From mboxrd@z Thu Jan  1 00:00:00 1970
From: "Brian Chu" <chub@stuy.yi.org>
Subject: reiserfsck --rebuild-tree all-in-one problem.
Date: Sun, 2 Feb 2003 13:33:17 -0500
Message-ID: <063201c2cae9$8dfb69d0$0201010a@brian>
Reply-To: "Brian Chu" <chub@dataroot.hn.org>
Mime-Version: 1.0
Content-Transfer-Encoding: 7bit
Return-path: <reiserfs-list-return-12604-reiserfs=m.gmane.org@namesys.com>
list-help: <mailto:reiserfs-list-help@namesys.com>
list-unsubscribe: <mailto:reiserfs-list-unsubscribe@namesys.com>
list-post: <mailto:reiserfs-list@namesys.com>
Errors-To: flx@namesys.com
List-Id: <reiserfs-devel.vger.kernel.org>
Content-Type: text/plain; charset="us-ascii"
To: reiserfs-list@namesys.com

Hello.

    Last friday when I went to upgrade my server, I noticed that there had
been a lot of kernel messages on my server that were saying that one
partition was spewing this:

Jan  5 13:48:14 simmy kernel: hde: dma_intr: status=0x51 { DriveReady
SeekComplete Error }
Jan  5 13:48:14 simmy kernel: hde: dma_intr: error=0x40 {
UncorrectableError }, LBAsect=91887, high=0, low=91887, sector=91824
Jan  5 13:48:14 simmy kernel: end_request: I/O error, dev 21:01 (hde),
sector 91824
Jan  5 13:48:14 simmy kernel: vs-13070: reiserfs_read_inode2: i/o failure
occurred trying to find stat data of [7495 7710 0x0 SD]

    I checked it for this email just now and discovered that this problem
has been persisting for at least one month (logrotate deleted the rest),
which is surprising because I never had any problems with the hard drive for
all this time.

    Either way, after I was done upgrading my server, I figured I could run
reiserfsck since it was a new reboot with 'reiserfsck --check /dev/hde1'
(version 3.6.3) which proved to be fatal. After the first fsck, reiserfsck
did not exit cleanly (I don't remember the error, this was two days ago),
and I was able to mount back the partition, so I unmounted and fsck again,
and again it did not exit cleanly. This time, however, I could not mount it,
with mount giving "mount: Not a directory" error and exiting, even though
reiserfs did the journal replay and all. I restarted it, but it was not
mounted, and so I took the hard drive out. It was here that I noticed that
the errors were probably because bad sectors had developed on the drive, so
since I had an identical (160GB Maxtor 4G160J8) drive, I brought it to a
spare comp, installed debian (testing) onto it, and put in the hard drives.
(reiserfsck version 3.6.4)

    From there, I ran a dd to copy the data from the damaged drive to the
new unused drive, and I started running reiserfsck --check. --check told me
I had to run --rebuild-tree, so I ran --rebuild-tree with the logfile.
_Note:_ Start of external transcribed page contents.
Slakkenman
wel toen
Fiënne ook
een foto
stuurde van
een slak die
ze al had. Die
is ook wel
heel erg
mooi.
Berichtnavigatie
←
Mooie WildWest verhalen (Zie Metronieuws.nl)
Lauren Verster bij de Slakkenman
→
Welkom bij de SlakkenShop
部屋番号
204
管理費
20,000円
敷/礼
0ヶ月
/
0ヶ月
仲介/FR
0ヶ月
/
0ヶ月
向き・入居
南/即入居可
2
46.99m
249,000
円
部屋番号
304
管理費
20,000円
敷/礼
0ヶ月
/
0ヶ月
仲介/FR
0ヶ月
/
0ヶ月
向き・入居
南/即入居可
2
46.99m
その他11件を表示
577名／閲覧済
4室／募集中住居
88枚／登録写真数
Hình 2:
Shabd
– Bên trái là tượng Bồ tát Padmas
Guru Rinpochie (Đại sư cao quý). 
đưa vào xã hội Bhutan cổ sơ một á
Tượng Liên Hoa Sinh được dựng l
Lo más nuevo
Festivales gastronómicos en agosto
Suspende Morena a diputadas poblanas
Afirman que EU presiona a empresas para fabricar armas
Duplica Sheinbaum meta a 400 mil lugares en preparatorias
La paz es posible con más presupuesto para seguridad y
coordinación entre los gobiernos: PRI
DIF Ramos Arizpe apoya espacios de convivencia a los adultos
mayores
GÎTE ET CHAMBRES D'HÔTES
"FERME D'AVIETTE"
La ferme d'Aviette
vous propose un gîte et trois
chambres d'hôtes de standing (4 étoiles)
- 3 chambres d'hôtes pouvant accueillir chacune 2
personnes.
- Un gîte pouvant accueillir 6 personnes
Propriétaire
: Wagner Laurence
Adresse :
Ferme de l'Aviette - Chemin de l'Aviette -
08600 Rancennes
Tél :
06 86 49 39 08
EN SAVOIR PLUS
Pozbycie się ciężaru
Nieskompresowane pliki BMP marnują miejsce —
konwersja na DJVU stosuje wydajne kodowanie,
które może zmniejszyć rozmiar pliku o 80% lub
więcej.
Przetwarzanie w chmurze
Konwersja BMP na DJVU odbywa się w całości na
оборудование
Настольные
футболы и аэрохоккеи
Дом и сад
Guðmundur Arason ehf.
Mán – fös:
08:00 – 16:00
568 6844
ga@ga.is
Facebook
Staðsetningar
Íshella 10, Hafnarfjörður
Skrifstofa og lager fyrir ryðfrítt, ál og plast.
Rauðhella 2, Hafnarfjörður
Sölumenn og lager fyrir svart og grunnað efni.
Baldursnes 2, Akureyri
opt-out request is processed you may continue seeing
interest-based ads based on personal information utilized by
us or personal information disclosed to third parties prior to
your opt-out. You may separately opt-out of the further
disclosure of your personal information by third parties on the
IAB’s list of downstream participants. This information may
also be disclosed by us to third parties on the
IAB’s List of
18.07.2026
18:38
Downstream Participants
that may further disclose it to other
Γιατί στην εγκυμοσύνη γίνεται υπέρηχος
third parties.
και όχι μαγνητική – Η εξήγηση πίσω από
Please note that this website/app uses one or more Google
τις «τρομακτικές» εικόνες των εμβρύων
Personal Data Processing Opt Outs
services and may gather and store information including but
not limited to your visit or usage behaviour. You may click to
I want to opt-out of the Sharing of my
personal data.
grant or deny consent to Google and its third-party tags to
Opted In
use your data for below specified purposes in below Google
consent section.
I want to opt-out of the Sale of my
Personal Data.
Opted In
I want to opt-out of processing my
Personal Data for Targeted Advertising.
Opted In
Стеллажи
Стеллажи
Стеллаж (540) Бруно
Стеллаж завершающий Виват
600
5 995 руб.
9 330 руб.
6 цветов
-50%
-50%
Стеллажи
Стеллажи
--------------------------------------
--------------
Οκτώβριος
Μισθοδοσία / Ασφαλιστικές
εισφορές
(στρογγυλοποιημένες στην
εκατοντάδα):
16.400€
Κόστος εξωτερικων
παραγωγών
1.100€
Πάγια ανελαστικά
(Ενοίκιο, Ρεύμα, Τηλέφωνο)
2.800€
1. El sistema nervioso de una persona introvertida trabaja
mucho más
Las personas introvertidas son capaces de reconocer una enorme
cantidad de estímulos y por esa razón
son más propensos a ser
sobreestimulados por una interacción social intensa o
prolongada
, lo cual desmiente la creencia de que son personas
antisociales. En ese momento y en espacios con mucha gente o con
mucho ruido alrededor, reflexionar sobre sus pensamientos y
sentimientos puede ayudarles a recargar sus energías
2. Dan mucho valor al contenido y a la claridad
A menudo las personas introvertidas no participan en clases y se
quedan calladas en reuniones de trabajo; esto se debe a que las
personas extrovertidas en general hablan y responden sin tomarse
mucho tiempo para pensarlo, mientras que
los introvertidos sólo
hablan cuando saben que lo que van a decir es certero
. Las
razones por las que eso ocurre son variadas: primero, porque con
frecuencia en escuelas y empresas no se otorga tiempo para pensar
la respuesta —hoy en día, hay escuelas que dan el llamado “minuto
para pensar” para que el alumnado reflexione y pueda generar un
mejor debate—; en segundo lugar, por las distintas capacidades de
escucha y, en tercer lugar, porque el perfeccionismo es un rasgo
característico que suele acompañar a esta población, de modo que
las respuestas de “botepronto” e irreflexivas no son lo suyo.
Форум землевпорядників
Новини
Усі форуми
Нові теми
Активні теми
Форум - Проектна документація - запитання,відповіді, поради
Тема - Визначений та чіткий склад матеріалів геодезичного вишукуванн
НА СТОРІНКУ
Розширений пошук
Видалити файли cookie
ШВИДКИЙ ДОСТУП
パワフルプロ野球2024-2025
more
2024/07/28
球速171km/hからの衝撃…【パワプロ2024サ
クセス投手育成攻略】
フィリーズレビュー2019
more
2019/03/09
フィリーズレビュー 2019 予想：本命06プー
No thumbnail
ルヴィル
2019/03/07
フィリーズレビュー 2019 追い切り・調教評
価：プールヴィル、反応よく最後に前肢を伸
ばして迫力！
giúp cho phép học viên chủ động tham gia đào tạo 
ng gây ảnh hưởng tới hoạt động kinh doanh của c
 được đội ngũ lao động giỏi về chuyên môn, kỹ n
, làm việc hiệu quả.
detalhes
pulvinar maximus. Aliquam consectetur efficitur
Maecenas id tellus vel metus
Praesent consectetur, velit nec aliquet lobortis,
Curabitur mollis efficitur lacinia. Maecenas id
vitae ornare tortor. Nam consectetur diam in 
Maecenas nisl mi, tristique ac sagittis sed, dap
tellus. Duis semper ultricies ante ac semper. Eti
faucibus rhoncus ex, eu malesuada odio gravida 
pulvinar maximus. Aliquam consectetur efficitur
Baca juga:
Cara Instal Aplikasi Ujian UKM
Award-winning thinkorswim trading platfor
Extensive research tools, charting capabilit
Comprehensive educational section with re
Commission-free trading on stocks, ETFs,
    I ran this process for two times now, and each time --rebuild-tree would
stop at the second Pass with the leaf insertion. The first time, the log
file had taken up all the space in the root partition of the machine, so I
figured that it was because the log file took up all the space (this was a
1.7GB file I had. *twice*), that caused reiserfsck to stop.

    I gave up that night, because running dd once took 7 hours and
reiserfsck twice took 2 hours each, so the whole day was wasted.  I had read
on the first time I ran --rebuild-tree that a "dd_rescue" was suggested, so
I downloaded it, installed it, and ran it again (since I had used just plain
dd the first time). I'm not sure if that made a difference or not.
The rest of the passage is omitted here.